Aaron: DAMN, that was two years ago already? Whoa. Time flies when yer not havin’ fun, huh? So yeah, it was two years ago that we first sat down and we were kinda just tinkering, kicking the idea around. And then it kinda just slowly… Damn! Two years ago?
NS: So, musically, has it changed a lot from what you did at the beginning?
Aaron: Yes. It’s changed a lot from what the initial idea of the “band” or “project” or whatever it was intended to be. It’s obviously not a “project” anymore. When we first started, It was just trying to write these simple, melodic songs.

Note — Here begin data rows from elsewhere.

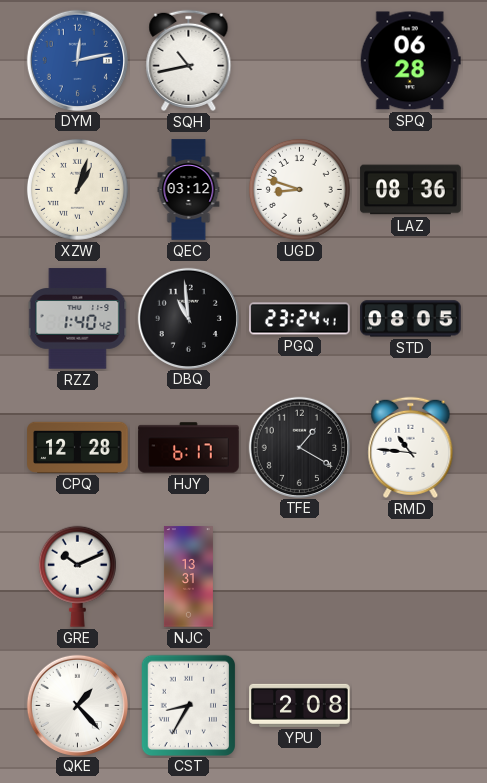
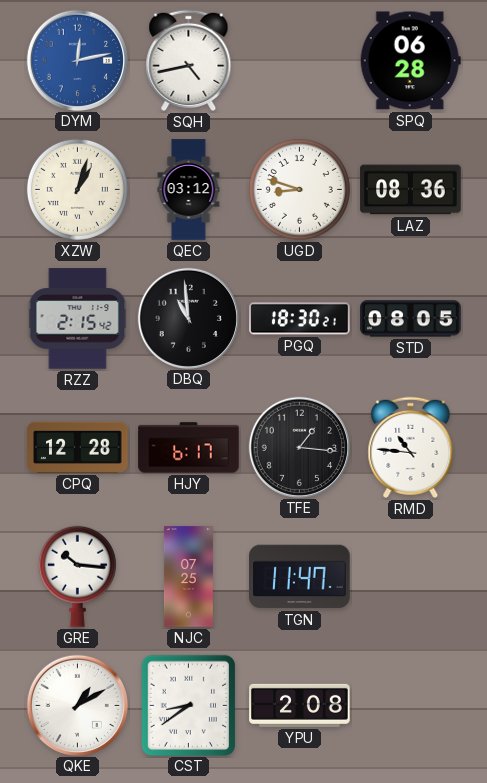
SQH: 10:43 -> 4:43
RZZ: 1:40 -> 2:15
PGQ: 23:24 -> 18:30
TFE: 1:20 -> 1:16
GRE: 10:11 -> 10:16
NJC: 13:31 -> 07:25
TGN: none -> 11:47
QKE: 1:23 -> 1:10
CST: 8:35 -> 8:39
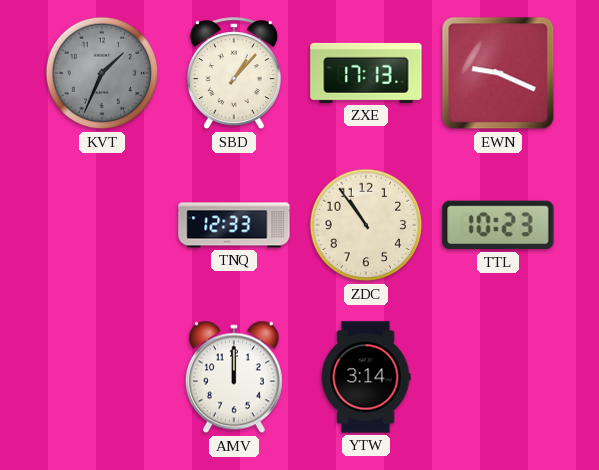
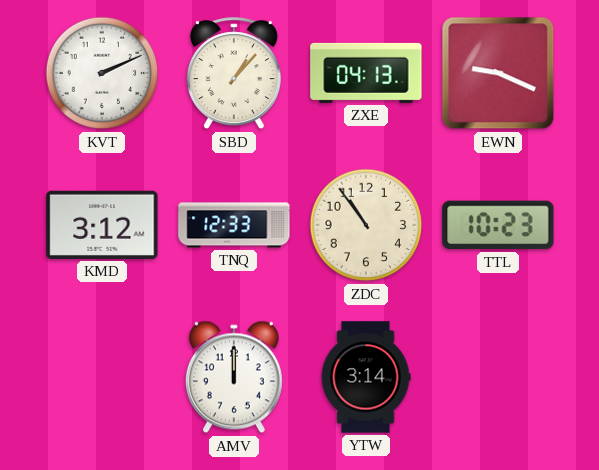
KVT: 1:34 -> 2:11
KVT dial: grey -> white
ZXE: 17:13 -> 04:13
KMD: none -> 3:12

Maybe drums, maybe not…
But there was definitely no heavy, hard hitting stuff… And a lot of ideas based more around sparser instrumentation. More acoustic guitars, harmonica, piano, organ… That sort of vibe. Also a big emphasis on vocal harmonies… I specifically wanted Mike and I to be able to do some Simon & Garfunkel type melodies…
And initially, the main reason to even add a second guitar player or whatever, wasn’t for the extra guitar, but because I wanted to do more three part harmony stuff. Like Crosby, Stills, and Nash. That initial idea for the band’s sound will be represented when the album comes out. Some of the songs we’ve played live, you know, just because in a live setting things just sound more aggressive or whatever when you plug in… But on the record they’ll sound pretty different than how they do live.
NS: You seemed to play around a bit more with that initial idea on some of the songs on the first tour, no?
Aaron: Yeah. The first tour was more about… Kind of drawing a line in the sand. Because people didn’t know what to expect from us. I mean, we didn’t really have any, or much music out at all, besides a couple songs on myspace. So people were just showing up based on whoever was in the band or whatever. So, by doing the acoustic songs… Even if it lost people’s attention, or even bummed them out, that was great. At that point, in those initial stages, it was more about the statement it made than anything. If it made the dude in the fucking Marilyn Manson or Nitzer Ebb shirt with dreadlocks or whatever to walk out of the room because he wasn’t expecting us to be playing “pussy shit”, then it served it’s purpose.
NS: Did that happen?
Aaron: Sure. And I LOVED that. It’s like: “Awwwww, did we help you figure out that you don’t really like MUSIC, you just like playing dress-up for the ‘Hot Topic Prom’, and were hoping that other people like you would show up with really shitty ‘Nightmare Before Christmas’ tattoos too? Were you hoping there would be a lazer light show, fog machines, and dudes running around in circles with shaved eyebrows on stage? Well, that’s not what this band is doing here, but thanks for the gas money! And careful down those stairs on your way out. It’s easy to slip and hurt yourself with those frankenstein boots on.” But ya know, that’s fine. Different strokes for different folks. It wasn’t ever a large percentage of the crowd. They’d be mad at us for some reason for not playing music like that… Like they’d been ripped off or something. But it’s not like WE were mad at THEM. It’s like: “Sorry this wasn’t your thing bro. You don’t get it now, but ya probably will when the zits go away. And I’m sure Rob Zombie, or something like that is coming to town real soon, so you can find all those other super individualistic people… That happen to all look exactly like you… At that show instead.”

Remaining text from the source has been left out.